What if the apocalypse came and went and things still ended up being interesting? Worthwhile? What if the rules by which infinity and creation are governed also happened to be governed in a deeply relaxed, chilled out way? What if we weren’t dealing with The Walking Dead, The Road, The Stand, Hunger Games, The X-Files, The Twilight Zone, JG Ballard, Kathyrn Schulz’s New Yorker piece on the coming earthquake in the Pacific Northwest, Y2K, The Cuban Missile Crisis, Cat’s Cradle, Always Coming Home, The Terminator, The Matrix, Mad Max, 12 Monkeys, I Am Legend, Radiohead’s “Idiotheque,” Dylan’s “A Hard Rain,” An Inconvenient Truth, La Jetée, or Zero K anymore (“Everybody wants to own the apocalypse,” Don DeLillo’s latest novel begins), but with a young man named Finn and a shape-shifting, talking dog named Jake? What if we stripped away all the referential dross and realized that — in watching this particular television show, that is, Adventure Time — we were also dealing with Huckleberry Finn and Jim?
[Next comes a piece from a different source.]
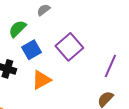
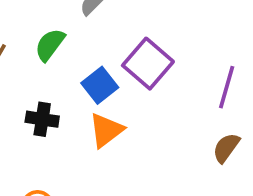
blue square: (31, 50) -> (100, 85), moved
Don Quixote was mocked intra-text when there had long since ceased to be the need for knights errant. Westerns have since transformed themselves from John Huston films into episodes of Breaking Bad. James Baldwin called for ‘the fire next time’ and Ta-Nehisi Coates has arrived with some of that fire. Things transform, oftentimes inexorably so.

Where is Mark Twain amongst all this? Admittedly, it’s a little bit like asking where Elvis Presley or Chuck Berry has gotten to in the middle of all this rock’n’roll, but unless we’ve forgotten, there is a slight degree by which Huck engages with the idea of the apocalypse almost as soon as the book begins: the story of Moses is invoked. Upon learning that Moses had been dead “a considerable long time,” Huck responds by saying that he “don’t take no stock in dead people.”

Soon he will run away with Jim, and the two of them will pass through incident after incident, adventure after adventure, each defined by its own set of insular rules and their subsequent response. The rules accumulate and seek to condemn. And then, the mob: “Le’s duck ‘em! le’s drown ‘em! le’s ride ’em on a rail!” The crowd aspires to seek the end of the world. They survive.

Why is it worth putting Huck Finn in the middle of the apocalypse as opposed to someone determined to carry the moral responsibility of what that world means? (By way of counterpoint example here, think of Cormac McCarthy’s concern in investigating an at-large metaphysical collapse seemingly everywhere and seeing signs of the sacrament everywhere, too, as Matthew Potts spoke of at Harvard last year. Think of how that translates into segments in his books where we read declarations where one thinks that “… the world’s heart beat at some terrible cost and that the world’s pain and its beauty moved in a relationship of diverging equity and that in this headlong deficit the blood of multitudes might ultimately be exacted for the vision of a single flower..”) And, for the sake of definitions, let’s say that when we use a term like ‘the apocalypse,’ we mean — as the German sociologist Niklas Luhmann put it (or so I’ve gathered from reading this) — “the inclusion of all exclusions.”

I think it’s worth putting Huck Finn (and, by extension, Finn) in the middle of all this because rather than “the inclusion of all exclusions” winning the day, we are instead met with radically persistent openness. That value is a strategic leverage against that particular inclusion of all exclusions, and strikes me as being a key to pursuing sensible future moral foundations. It’s a word that implies a musical full-stop for me, openness, and is connected to a kind of behavior that to my mind avoids the kind of doom that befalls Prince Myshkin in The Idiot.

In Adventure Time, Finn creates a bubble blower that blows bubbles in different dimensions. He and Jake enter the Land of the Dead to reclaim the soul of a flower they accidentally killed. They wait in line with demons in The Nightosphere. Finn becomes a lycanthrope, but one obsessed with hugs. A character that for all the world looks like a talking, intelligent game boy investigates a film noir-styled murder. A horse named James Baxter arrives balancing himself on a beach ball and declaring his name over and over again. An intergalactic figure takes selfies with a demonic ghoul in a room that exists beyond time and space. Finn and Jake see what the longest running high five they can do will be. Jake sings about making pancakes. And all this happens in a world that was previously destroyed in an apocalyptic, nuclear war.